Goa Carnival: Date
- Goa Carnival 2021: begin on Saturday, 13 February – ends on Tuesday, 16 February
- Goa Carnival 2022: begin on 26 February – ends on 01 March
‘The Carnival’ is exclusive and unique to Goa, and was introduced by the Portuguese, who ruled Goa for over five hundred years. The word Carnival (Carnival in Portuguese) is derived from a Latin word meaning – ‘to take away meat’ and it is an expression of the 40-day period of fasting for Lent, during which, abstinence from meat is compulsory.
Earlier, the festival was generally meant for the Christians residing in Goa but now it attracts a lot of people from around the globe. The streets become lively with the traditional carnival costumes, floats, strumming of guitars, western dance forms, etc.
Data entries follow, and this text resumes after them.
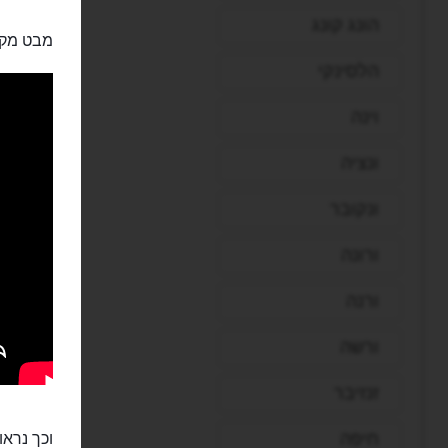
הונג קונג
מבט מקר
הלסינקי
וינה
ונציה
ונקובר
ורונה
ורנה
ורשה
זנזיבר
חיפה
וכך נרא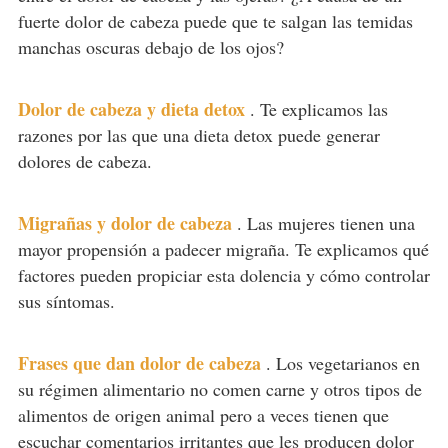
fuerte dolor de cabeza puede que te salgan las temidas
manchas oscuras debajo de los ojos?
Dolor de cabeza y dieta detox
.
Te explicamos las
razones por las que una dieta detox puede generar
dolores de cabeza.
Migrañas y dolor de cabeza
.
Las mujeres tienen una
mayor propensión a padecer migraña. Te explicamos qué
factores pueden propiciar esta dolencia y cómo controlar
sus síntomas.
Frases que dan dolor de cabeza
.
Los vegetarianos en
su régimen alimentario no comen carne y otros tipos de
alimentos de origen animal pero a veces tienen que
escuchar comentarios irritantes que les producen dolor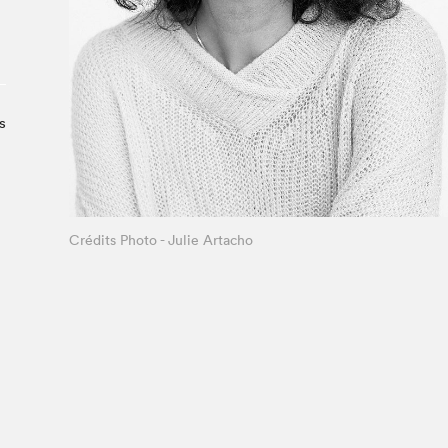
Le Salon dans la ville, espace
organisateur⋅rice
> SLM Pro
s
Crédits Photo - Julie Artacho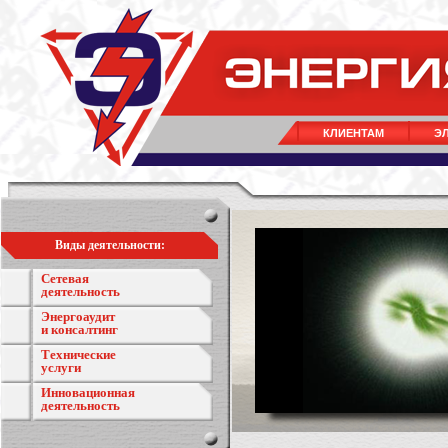
КЛИЕНТАМ
Э
Виды деятельности:
Сетевая
деятельность
Энергоаудит
и консалтинг
Технические
услуги
Инновационная
деятельность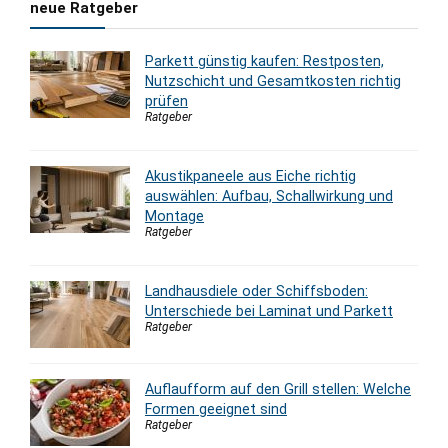
neue Ratgeber
Parkett günstig kaufen: Restposten,
Nutzschicht und Gesamtkosten richtig
prüfen
Ratgeber
Akustikpaneele aus Eiche richtig
auswählen: Aufbau, Schallwirkung und
Montage
Ratgeber
Landhausdiele oder Schiffsboden:
Unterschiede bei Laminat und Parkett
Ratgeber
Auflaufform auf den Grill stellen: Welche
Formen geeignet sind
Ratgeber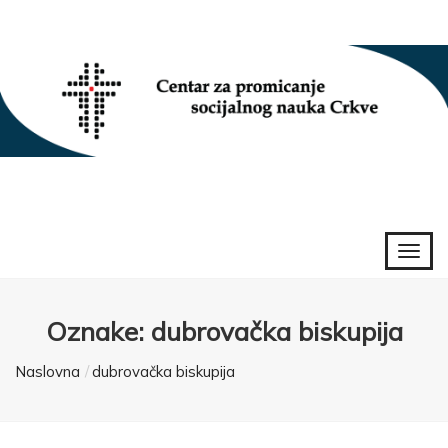
Oznake: dubrovačka biskupija
Naslovna
dubrovačka biskupija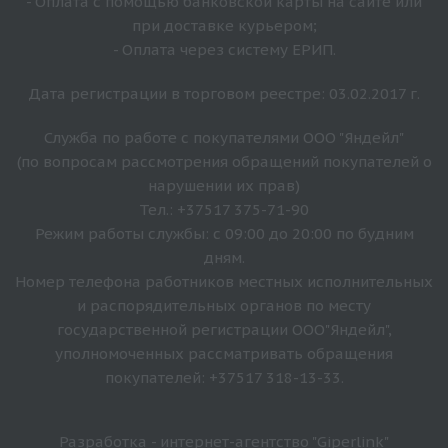
- Оплата с помощью банковской карты на сайте или
при доставке курьером;
- Оплата через систему ЕРИП.
Дата регистрации в торговом реестре: 03.02.2017 г.
Служба по работе с покупателями ООО "Яндейл"
(по вопросам рассмотрения обращений покупателей о
нарушении их прав)
Тел.: +37517 375-71-90
Режим работы службы: с 09:00 до 20:00 по будним
дням.
Номер телефона работников местных исполнительных
и распорядительных органов по месту
государственной регистрации ООО"Яндейл",
уполномоченных рассматривать обращения
покупателей: +37517 318-13-33.
Разработка - интернет-агентство "Giperlink"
The carnival kicks of in February for three days and nights, when the legendary King Momo takes over the state and the streets blaze with music and color.
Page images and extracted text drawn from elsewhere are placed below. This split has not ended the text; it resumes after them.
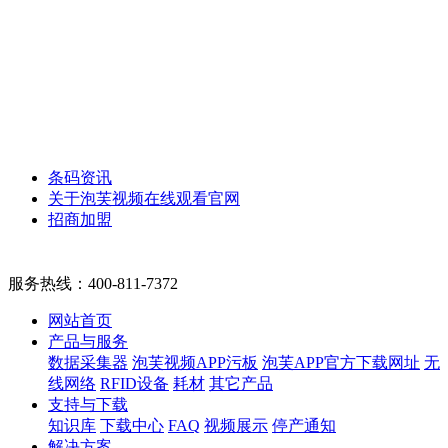
条码资讯
关于泡芙视频在线观看官网
招商加盟
服务热线：
400-811-7372
网站首页
产品与服务
数据采集器
泡芙视频APP污板
泡芙APP官方下载网址
无
线网络
RFID设备
耗材
其它产品
支持与下载
知识库
下载中心
FAQ
视频展示
停产通知
解决方案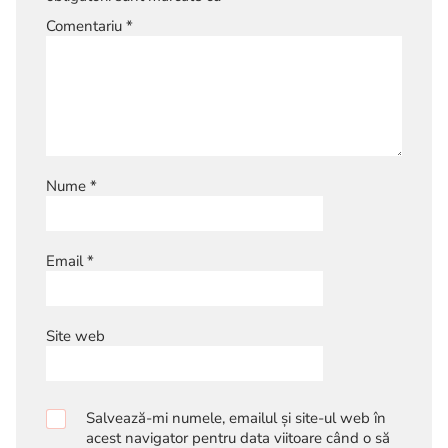
Comentariu
*
Nume
*
Email
*
Site web
Salvează-mi numele, emailul și site-ul web în
acest navigator pentru data viitoare când o să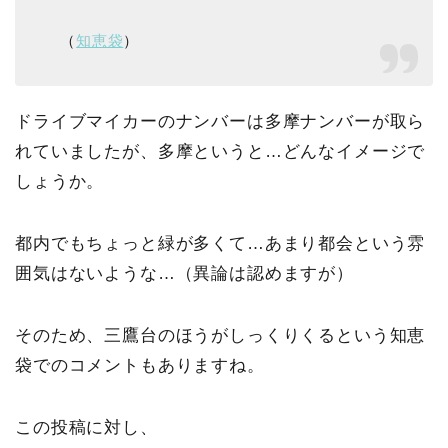
（
知恵袋
）
ドライブマイカーのナンバーは多摩ナンバーが取ら
れていましたが、多摩というと…どんなイメージで
しょうか。
都内でもちょっと緑が多くて…あまり都会という雰
囲気はないような…（異論は認めますが）
そのため、三鷹台のほうがしっくりくるという知恵
袋でのコメントもありますね。
この投稿に対し、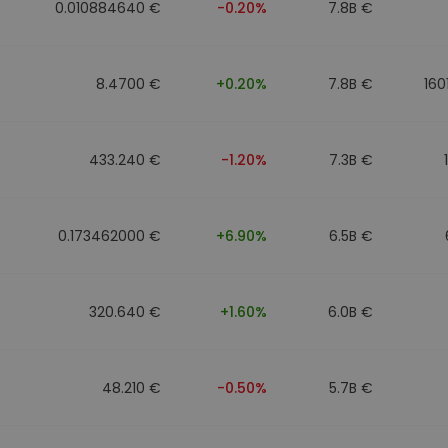
0.010884640 €
-0.20%
7.8B €
8.4700 €
+0.20%
7.8B €
160
433.240 €
-1.20%
7.3B €
0.173462000 €
+6.90%
6.5B €
320.640 €
+1.60%
6.0B €
48.210 €
-0.50%
5.7B €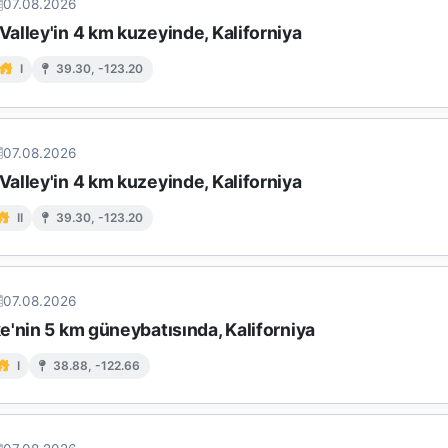
07.08.2026
alley'in 4 km kuzeyinde, Kaliforniya
I
39.30, -123.20
07.08.2026
alley'in 4 km kuzeyinde, Kaliforniya
II
39.30, -123.20
07.08.2026
e'nin 5 km güneybatısında, Kaliforniya
I
38.88, -122.66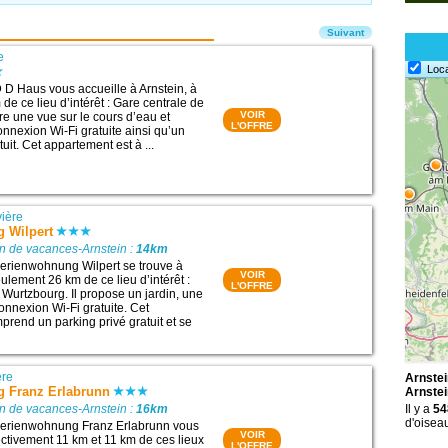
Suivant
e
Loc
D Haus vous accueille à Arnstein, à
e ce lieu d’intérêt : Gare centrale de
VOIR
fre une vue sur le cours d’eau et
L'OFFRE
nexion Wi-Fi gratuite ainsi qu’un
tuit. Cet appartement est à ...
ière
 Wilpert
n de vacances-Arnstein :
14km
erienwohnung Wilpert se trouve à
VOIR
ulement 26 km de ce lieu d’intérêt :
L'OFFRE
 Wurtzbourg. Il propose un jardin, une
onnexion Wi-Fi gratuite. Cet
rend un parking privé gratuit et se
ère
Arnstei
 Franz Erlabrunn
Arnstei
n de vacances-Arnstein :
16km
Il y a
54
d'oiseau
erienwohnung Franz Erlabrunn vous
VOIR
ectivement 11 km et 11 km de ces lieux
L'OFFRE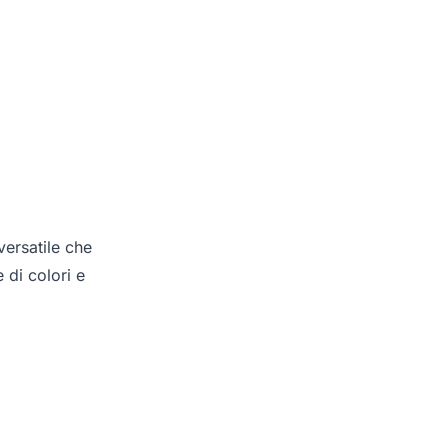
ersatile che
 di colori e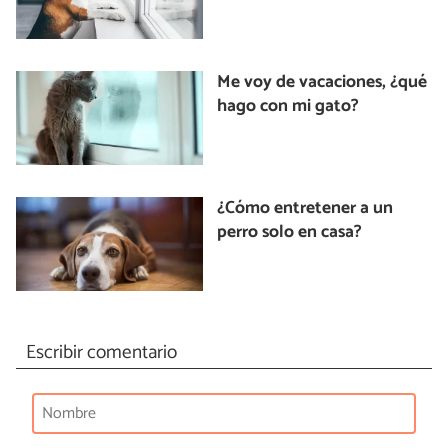
Me voy de vacaciones, ¿qué
hago con mi gato?
¿Cómo entretener a un
perro solo en casa?
Escribir comentario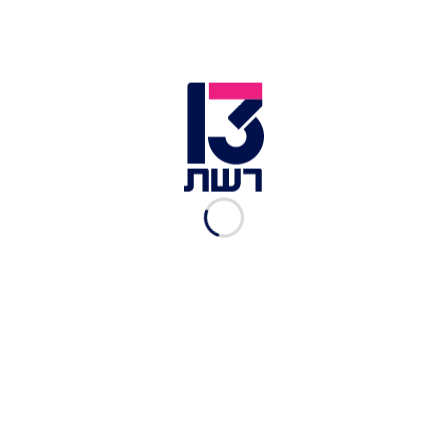
מנגבים מהבית: כך מתמודדים
הישראלים עם סגירת
החומוסיות
עמית אהרנסון
|
29.04.2020
"הפכנו למטבח רפאים": ענף
המסעדנות מסתגל למציאות
בצל הקורונה
עמית אהרנסון
|
22.03.2020
גדול, מושחת - וכשר: כך הפך
ההמבורגר למלך של האוכל
בישראל
עמית אהרנסון
|
04.03.2020
אבק כוכבים: שף גל בן משה
זכה בכוכב מישלן בגרמניה
עמית אהרנסון
|
03.03.2020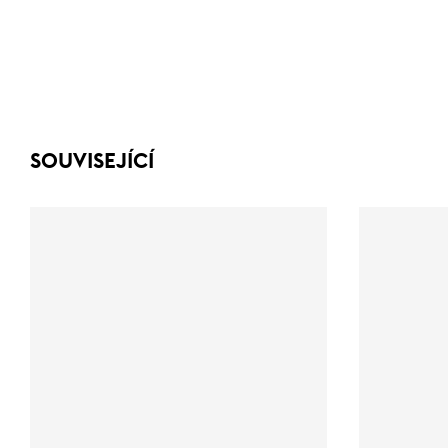
SOUVISEJÍCÍ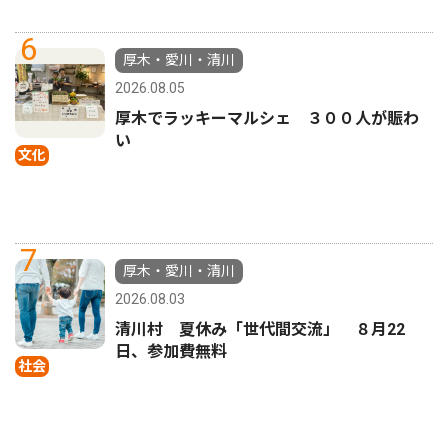
6
厚木・愛川・清川
2026.08.05
厚木でラッキーマルシェ ３００人が賑わ
い
文化
7
厚木・愛川・清川
2026.08.03
清川村 夏休み「世代間交流」 ８月22
日、参加費無料
社会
Huge parades are organized across the state with glittering floats, bands, and dance performances on the streets throughout the night. Also, grand balls are held during the evenings. The carnival includes of a famous red-and-black dance which is organised by the Club National in Panaji on the final day of the Carnival.
The carnival is not celebrated anywhere else in India and was in decline even in Goa during the last few years of Portuguese rule. Its revival with the liberation of Goa, and a boost to its tourism was therefore welcome. From being almost on the brink of decline, this three day festival of gay abandon and riotous revelry now attracts thousands of tourists to Goa from all over India every year!
The origins and nature of the carnival can be traced to the hedonistic feasts of ancient Rome and Greece. These carnivals started in the Spanish and Portuguese colonies, and gradually became known for their singing, dancing and drinking. The carnival is presided over by King Momo, who on the opening day orders his subjects to party.